Le mieux est l’ennemi du bien

Critique | L’Intérêt d’Adam de Laura Wandel | Semaine de la Critique

Pour commencer, elle se désinfecte les mains. Le deuxième long-métrage de Laura Wandel (Un monde avait été sélectionné à Un certain regard en 2021 – arbitraire déchéance cannoise) s’ouvre sur sur un microcosme aseptisé, stérilisé : le service pédiatrique d’un hôpital surchargé. En cheffe-médecin supérieure, Lucy (brillamment incarnée par Léa Drucker) s’inonde de gel hydroalcoolique et gère le cas (entre autres) du petit Adam, quatre ans, souffrant de grandes carences alimentaires rendant ses os friables. À la source de son mal, sa mère Rebecca (Anamaria Vartolomei), perdue, paranoïaque et sous tutelle judiciaire pour maltraitance enfantine. Un film en huis clos qui se veut choc (!!!) social et in situ ; mettre en scène la vraie pure réalité du terrain pour sensibiliser ces héros du quotidien. La tableau reste cependant aussi insipide que le désinfectant dont se tartine Lucy, prévisible et déjà-vu. 
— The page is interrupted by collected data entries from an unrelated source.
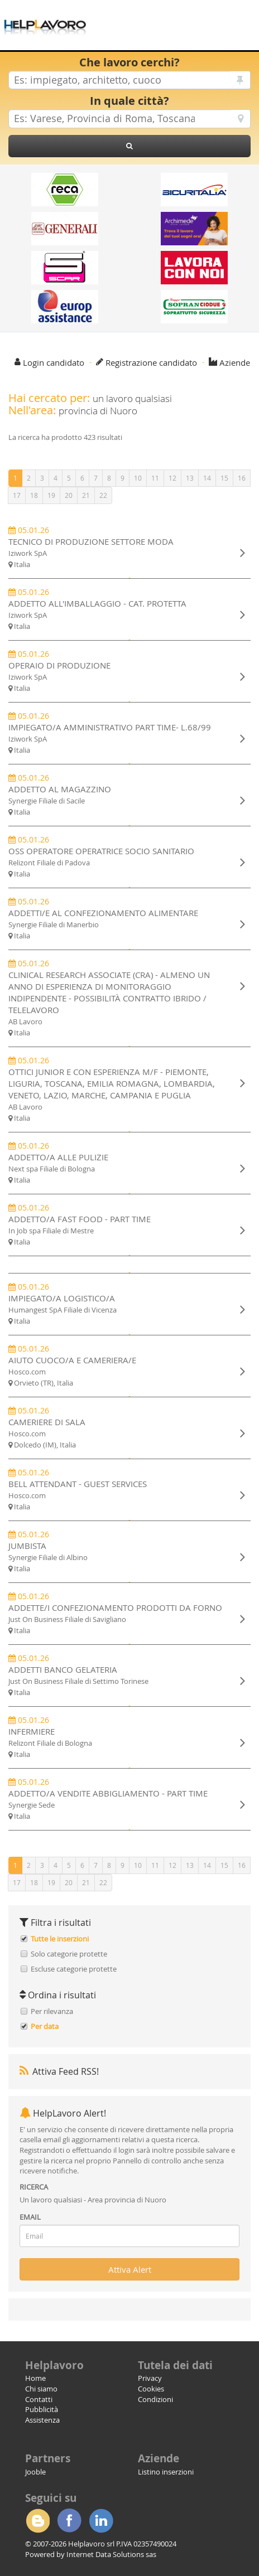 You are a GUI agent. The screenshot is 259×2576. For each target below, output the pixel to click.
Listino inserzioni (166, 2472)
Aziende (234, 362)
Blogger (37, 2521)
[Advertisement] (177, 16)
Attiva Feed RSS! (59, 2071)
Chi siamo (41, 2389)
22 (103, 495)
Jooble (35, 2472)
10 (138, 477)
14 (207, 477)
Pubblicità (41, 2409)
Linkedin (101, 2521)
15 (224, 477)
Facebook (69, 2521)
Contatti (38, 2399)
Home (35, 2378)
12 (172, 477)
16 (242, 477)
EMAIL (30, 2217)
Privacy (150, 2378)
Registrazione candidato (151, 362)
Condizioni (155, 2399)
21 (86, 495)
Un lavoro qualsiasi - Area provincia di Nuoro (93, 2200)
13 (190, 477)
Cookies (151, 2389)
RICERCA (34, 2187)
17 (17, 495)
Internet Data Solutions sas (111, 2554)
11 (155, 477)
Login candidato (53, 362)
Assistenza (42, 2420)
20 (69, 495)
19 (51, 495)
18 (34, 495) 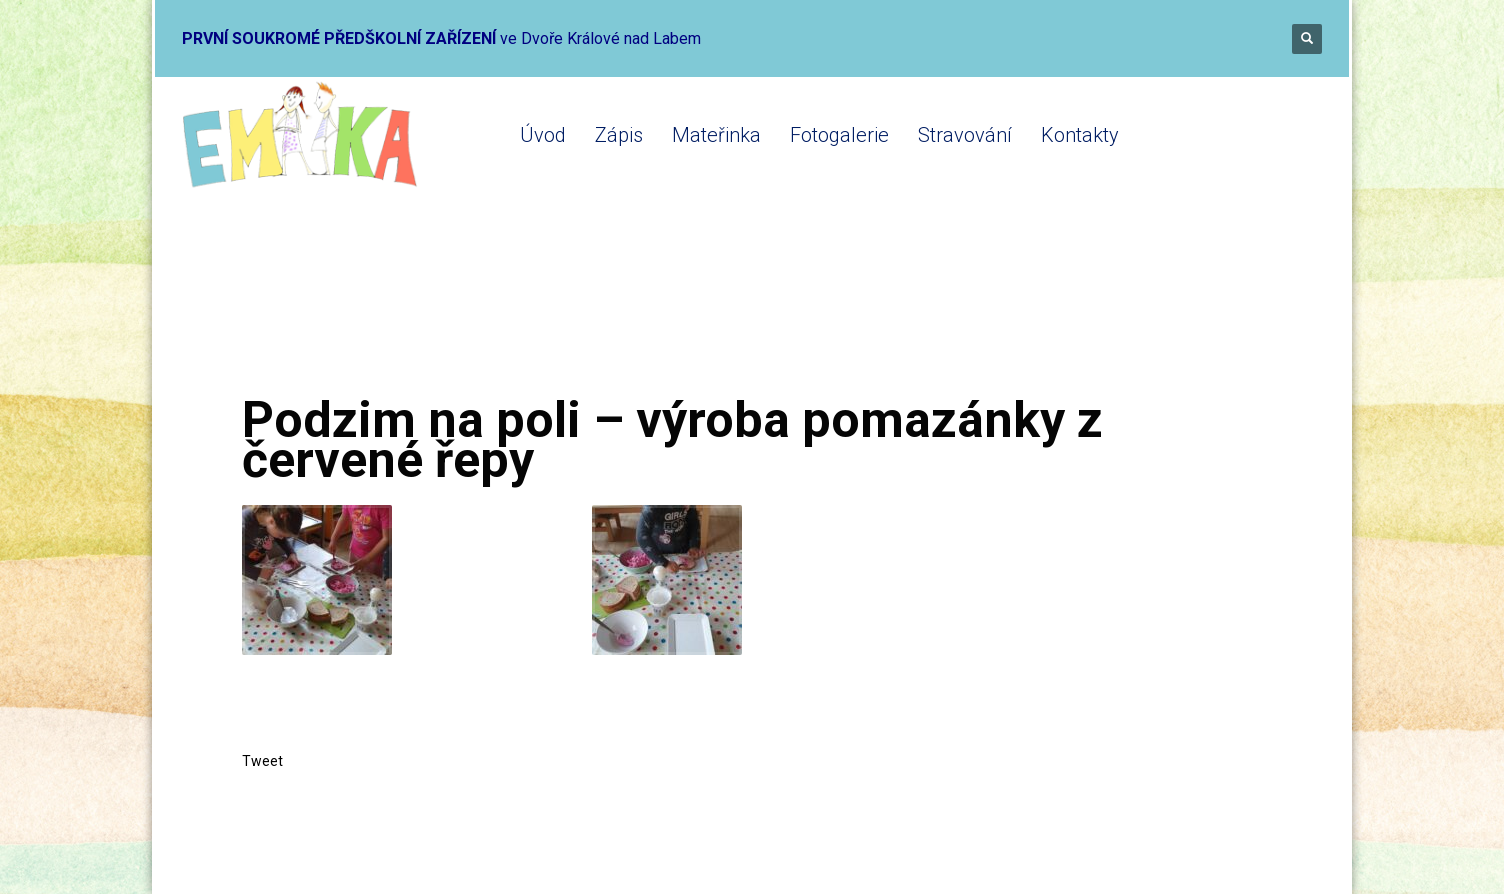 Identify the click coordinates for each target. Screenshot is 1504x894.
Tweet (262, 761)
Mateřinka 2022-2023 (498, 312)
Une carrière de cinéaste se construit-elle sur la recette du succès d’une première fois, déclinée par la suite dans les films suivants ? Un monde présentait déjà un huis clos autour de l’enfance et ses violences internes : une cour de récréation comme terrain du harcèlement d’un jeune garçon, dont l’on suivait le point de vue et les affres causés par les camarades. Cette fois-ci, Laura Wandel change d’institution, mais garde la substantifique moelle de ce qui constituait son premier long-métrage. Des cas sociaux, mis en scène dans une veine documentaire, caméra à l’épaule, flirtant avec le drame. Or, ce qui était gage de l’intérêt du premier – un film à hauteur d’enfants, choix audacieux et de plus en plus rare au cinéma lorsqu’il est réussi – fige le second, sans atteindre le propos politique qu’il semble vouloir partager : mêler le bureaucratique au social, l’administratif à la réalité concrète.  Celle d’une instance juridique publique qui explicite tous ses enjeux et décisions  oralement et, par une simple décision, affecte toute une sphère familiale privée. 

Et pour cause, si la prestation de Léa Drucker en mère courage d’adoption pour tous les patients qu’elle soigne capte notre attention, L’Intérêt d’Adam patauge dans des tropes, ne questionne pas ou peu les réalités qu’il met en scène. Rebecca refuse de nourrir son fils, victime d’une obsession quasi maladice qui la conduit à considérer que les aliments que son fils va ingérer vont le rendre malade (une bride narrative par ailleurs posée, répétée, mais non élucidée). Soumise à une procédure d’éloignement, le film s’ouvre auprès de la personne représentant la protection de la jeunesse et autorisant Rebecca à rester avec son fils pour les déjeuners-dîner afin de l’aider à s’alimenter correctement. Cette dernière, accrochée à son fils, tente successivement de le nourrir d’une substance blanchâtre ramenée clandestinement, de s’enfermer dans la chambre d’hôpital puis de s’enfuir avec l’enfant dans la nuit avant de chuter depuis les escaliers. Une montée en pression progressive, cherchant sans doute à nous pousser à bout de souffle dans cette course contre la montre mais qui, au moment du climax, se déboulonne tout seul. 

« Je ne veux pas mourir » lance Adam, yeux dans les yeux à sa mère. Un moment de silence suspendu, qui conduit Rebecca à abandonner le combat contre la justice, seule contre tous, et accepter d’être prise en charge. Une société de parents malades donne des enfants malades. Une société de parents esseulés, donne des enfants esseulés. L’intérêt d’Adam, c’est avant tout que ses géniteurs acceptent leurs troubles et déchirures de ses géniteurs. Cela en fait-il un portrait passionnant ? Ce n’est pas notre intérêt.